Monday, Dec. 23, 1991
The Political Interest
By Michael Kramer
Mario Cuomo had a choice when he addressed an audience of Miami Jews on Dec. 5. He could score with some cheap political rhetoric, or he could tell the complicated, nuance-laden truth. Cuomo chose the former. In a speech that pushed every pro-Israel button known to man, New York's Governor singled out the Arab states' economic boycott of Israel for special condemnation. The applause increased when Cuomo identified Japan as a particularly egregious and cowardly collaborator. "I was in Japan ((in October)), talking every day about the Arab boycott," said Cuomo. "You know what a difference it would make if you could get Japan involved in business with Israel?"
On the surface, Cuomo's attack was unremarkable. Japan bashing is fashionable these days, and decrying the Arab boycott (which surely deserves it) is the quickest way to a Jew's heart. But Cuomo knew better. He knew that while the Japanese government has sent mixed signals to the nation's corporations about the boycott, Tokyo has officially called for its suspension. He also knew that several Japanese companies were already selling cars in Israel and that other Japanese enterprises would begin trading with Israel soon. In fact, Cuomo knew this all so well that in his conversation with Taro Nakayama, who was then the Foreign Minister, the Governor said he was "appreciative of" Japan's "changing attitude on the boycott."
Saying different things to different audiences is not exactly uncommon in politics. And ever since Dwight Eisenhower complained that his golf game suffered because someone was "always yelling Nasser at the top of my backswing," every politician with national ambitions has been attuned to how his Middle East views play on the U.S. political scene. Today's Democratic contenders are no exception. Even those who are toying with isolationism make an exception for Israel. They know that American Jews are a bountiful source of campaign contributions and that they vote in numbers far exceeding their percentage of the population. (In New York, for example, a Jewish population of 12% will probably account for more than 30% of the state's 1992 Democratic primary vote.)

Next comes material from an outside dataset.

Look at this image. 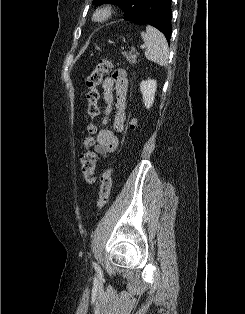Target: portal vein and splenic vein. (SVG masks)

From Israel's perspective, all of this year's Democratic candidates are "right" on the current litmus test -- Jerusalem's request for $10 billion in U.S. loan guarantees to resettle Soviet Jews. Beyond that touchstone, the contenders' stances fragment. The candidate in the most potential trouble with American Jews is Bob Kerrey, who's "right" now, but who refused to co- sponsor the Senate bill that would have authorized granting the loan guarantees last fall. Kerrey's other problems include his calling Israel's West Bank settlements "provocative" and his insistence that the U.S. embassy remain in Tel Aviv (a sore point with Israel's government, which wants it moved to Jerusalem).
Paul Tsongas and Douglas Wilder have been "good," according to Jewish + leaders who monitor such matters. Bill Clinton has lately made all the right noises, but he could be hit for merely asserting that Israel will "inevitably" have to trade land for peace, and for favoring an "evenhanded" Middle East policy -- "evenhanded" signifying an Arab tilt to some Jews.
Tom Harkin, who says evenhandedness is "ridiculous," has been all over the lot. While Jewish groups view him as generally "right," Harkin twice voted to cut foreign aid to all countries by 5%. He could be hurt as well by a May 13, 1991, letter to an Iowa constituent in which he supported "a negotiated settlement that would satisfy the national aspirations of both the Israelis and Palestinians," a formulation that apparently envisions an eventual West Bank Palestinian state.
None of the announced candidates can top Mario Cuomo, who scores a perfect 10 on the Pander Meter. Some highlights: in 1988 Cuomo unsuccessfully advised Michael Dukakis to break with the 30 Democratic U.S. Senators (most of them strong supporters of Israel) who had urged Prime Minister Yitzhak Shamir to negotiate with the Palestinians. In June 1990 Cuomo praised Shamir for "correctly refusing to offer any guarantees that would limit the settlement" of Soviet Jews "anywhere in Israel." Last month Cuomo derided President Bush's Middle East maneuvers, saying, "I don't believe you should be evenhanded between the people who share your values and have been your staunch allies -- always, without exception -- and people who have not." One can only hope that to further peace, a President Cuomo would mute such talk, but then again the Governor is famous for saying exactly what he means and acting accordingly.
Meanwhile, Bush, who won 31% of Jewish votes in 1988, plugs along. If ever he doubts that good policy is sometimes smart politics, he should recall history. Shortly before the 1956 election, Eisenhower took Egypt's side in the Suez Canal dispute. He warned Israeli Prime Minister David Ben-Gurion "not ((to)) make any grave mistake based upon ((your)) belief that winning a domestic election is as important to us as preserving the peace." Ike won in a landslide and captured 40% of the Jewish vote, still the high-water mark for a Republican. If today's peace talks produce significant progress before next November, Bush could confound everyone by replicating Ike's showing among Jewish voters -- and he would deserve to.